**Work to complete:** The required answer is every line of the data containing the word "ฒนธรรม".

[Transcribed page contents]
----------------
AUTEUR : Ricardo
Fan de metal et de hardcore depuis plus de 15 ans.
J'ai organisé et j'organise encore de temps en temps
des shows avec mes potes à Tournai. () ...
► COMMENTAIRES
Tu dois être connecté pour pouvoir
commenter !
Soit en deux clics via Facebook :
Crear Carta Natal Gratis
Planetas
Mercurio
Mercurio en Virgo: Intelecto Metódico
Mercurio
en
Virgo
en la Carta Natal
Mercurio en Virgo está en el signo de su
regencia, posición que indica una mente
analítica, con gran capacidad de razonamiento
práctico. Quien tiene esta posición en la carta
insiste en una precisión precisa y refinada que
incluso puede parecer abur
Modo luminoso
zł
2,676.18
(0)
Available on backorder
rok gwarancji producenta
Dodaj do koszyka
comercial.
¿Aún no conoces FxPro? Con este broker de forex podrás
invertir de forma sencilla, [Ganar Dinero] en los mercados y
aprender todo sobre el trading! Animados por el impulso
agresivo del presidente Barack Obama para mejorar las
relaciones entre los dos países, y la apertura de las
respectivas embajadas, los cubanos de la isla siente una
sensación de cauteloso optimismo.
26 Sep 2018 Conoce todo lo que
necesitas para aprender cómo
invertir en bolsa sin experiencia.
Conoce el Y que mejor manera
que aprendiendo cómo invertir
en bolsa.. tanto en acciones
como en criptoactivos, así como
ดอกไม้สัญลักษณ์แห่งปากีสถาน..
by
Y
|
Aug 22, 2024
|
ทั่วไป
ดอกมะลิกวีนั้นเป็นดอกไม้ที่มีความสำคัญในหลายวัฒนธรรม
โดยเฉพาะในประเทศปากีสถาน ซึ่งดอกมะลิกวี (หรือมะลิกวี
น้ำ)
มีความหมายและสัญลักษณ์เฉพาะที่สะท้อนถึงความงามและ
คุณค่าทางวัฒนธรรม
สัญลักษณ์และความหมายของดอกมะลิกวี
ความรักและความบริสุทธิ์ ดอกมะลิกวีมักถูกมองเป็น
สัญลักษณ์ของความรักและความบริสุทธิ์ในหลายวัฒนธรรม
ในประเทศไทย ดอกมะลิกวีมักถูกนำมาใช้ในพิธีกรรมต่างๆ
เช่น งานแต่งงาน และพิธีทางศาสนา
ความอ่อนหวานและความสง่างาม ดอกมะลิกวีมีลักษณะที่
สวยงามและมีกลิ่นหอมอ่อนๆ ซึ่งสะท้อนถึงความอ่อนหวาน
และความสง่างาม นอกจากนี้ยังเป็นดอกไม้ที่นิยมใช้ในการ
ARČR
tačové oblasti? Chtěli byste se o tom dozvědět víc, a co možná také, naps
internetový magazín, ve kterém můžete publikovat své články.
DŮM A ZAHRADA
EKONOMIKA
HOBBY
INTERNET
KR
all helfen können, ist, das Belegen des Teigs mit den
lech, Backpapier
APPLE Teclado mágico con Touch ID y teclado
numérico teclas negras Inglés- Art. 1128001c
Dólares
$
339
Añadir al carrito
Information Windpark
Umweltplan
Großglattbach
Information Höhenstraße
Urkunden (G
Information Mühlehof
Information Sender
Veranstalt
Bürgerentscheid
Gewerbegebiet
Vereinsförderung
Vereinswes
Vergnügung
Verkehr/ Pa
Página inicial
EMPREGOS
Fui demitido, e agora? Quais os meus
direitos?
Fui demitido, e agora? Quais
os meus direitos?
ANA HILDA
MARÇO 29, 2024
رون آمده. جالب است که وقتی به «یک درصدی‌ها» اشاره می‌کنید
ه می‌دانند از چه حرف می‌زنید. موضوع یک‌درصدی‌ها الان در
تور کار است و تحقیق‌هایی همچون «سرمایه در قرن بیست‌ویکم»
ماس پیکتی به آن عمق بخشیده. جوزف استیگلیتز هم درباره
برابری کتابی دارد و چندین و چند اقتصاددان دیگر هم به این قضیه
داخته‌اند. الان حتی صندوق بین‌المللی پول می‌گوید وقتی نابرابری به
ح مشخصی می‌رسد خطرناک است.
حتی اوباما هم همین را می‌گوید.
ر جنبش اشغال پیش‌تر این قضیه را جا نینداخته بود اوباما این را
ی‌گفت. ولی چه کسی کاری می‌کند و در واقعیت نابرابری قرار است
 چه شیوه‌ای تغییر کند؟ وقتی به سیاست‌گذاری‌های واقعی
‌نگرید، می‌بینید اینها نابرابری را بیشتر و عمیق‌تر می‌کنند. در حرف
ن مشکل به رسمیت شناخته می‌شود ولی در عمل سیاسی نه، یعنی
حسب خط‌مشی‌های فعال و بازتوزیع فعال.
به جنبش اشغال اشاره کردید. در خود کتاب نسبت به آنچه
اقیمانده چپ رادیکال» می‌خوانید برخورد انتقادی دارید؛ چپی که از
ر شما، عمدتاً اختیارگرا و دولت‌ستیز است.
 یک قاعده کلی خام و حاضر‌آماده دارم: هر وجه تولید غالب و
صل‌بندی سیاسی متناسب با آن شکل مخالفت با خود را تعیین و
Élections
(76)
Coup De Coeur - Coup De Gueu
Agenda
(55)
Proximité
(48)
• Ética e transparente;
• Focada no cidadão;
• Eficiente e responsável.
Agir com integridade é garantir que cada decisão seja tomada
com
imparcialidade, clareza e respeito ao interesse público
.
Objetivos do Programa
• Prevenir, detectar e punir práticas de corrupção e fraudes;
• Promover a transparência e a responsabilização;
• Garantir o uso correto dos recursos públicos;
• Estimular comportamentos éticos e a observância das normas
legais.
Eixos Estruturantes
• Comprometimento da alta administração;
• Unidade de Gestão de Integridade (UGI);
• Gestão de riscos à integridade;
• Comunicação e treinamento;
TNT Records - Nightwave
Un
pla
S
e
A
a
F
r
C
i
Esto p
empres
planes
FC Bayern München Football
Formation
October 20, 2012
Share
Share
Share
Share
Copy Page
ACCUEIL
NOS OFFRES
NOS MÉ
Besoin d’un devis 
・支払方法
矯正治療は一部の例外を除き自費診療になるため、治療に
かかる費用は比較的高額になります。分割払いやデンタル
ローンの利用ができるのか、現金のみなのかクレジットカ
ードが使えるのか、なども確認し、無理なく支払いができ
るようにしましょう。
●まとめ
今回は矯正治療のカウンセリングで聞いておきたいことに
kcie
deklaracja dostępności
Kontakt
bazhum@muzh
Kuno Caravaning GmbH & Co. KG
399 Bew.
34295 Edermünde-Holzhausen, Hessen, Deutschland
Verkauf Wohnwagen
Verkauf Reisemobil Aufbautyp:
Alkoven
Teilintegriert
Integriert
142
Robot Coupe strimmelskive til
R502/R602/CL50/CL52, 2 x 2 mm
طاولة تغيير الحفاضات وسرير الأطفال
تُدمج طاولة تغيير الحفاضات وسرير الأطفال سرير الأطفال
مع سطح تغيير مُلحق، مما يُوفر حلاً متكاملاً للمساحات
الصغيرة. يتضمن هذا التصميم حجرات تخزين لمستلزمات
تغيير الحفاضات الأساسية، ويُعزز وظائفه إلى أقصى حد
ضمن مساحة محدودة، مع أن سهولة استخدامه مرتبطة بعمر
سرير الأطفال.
----------------
**Result of the exercise:**
ดอกมะลิกวีนั้นเป็นดอกไม้ที่มีความสำคัญในหลายวัฒนธรรม
คุณค่าทางวัฒนธรรม
สัญลักษณ์ของความรักและความบริสุทธิ์ในหลายวัฒนธรรม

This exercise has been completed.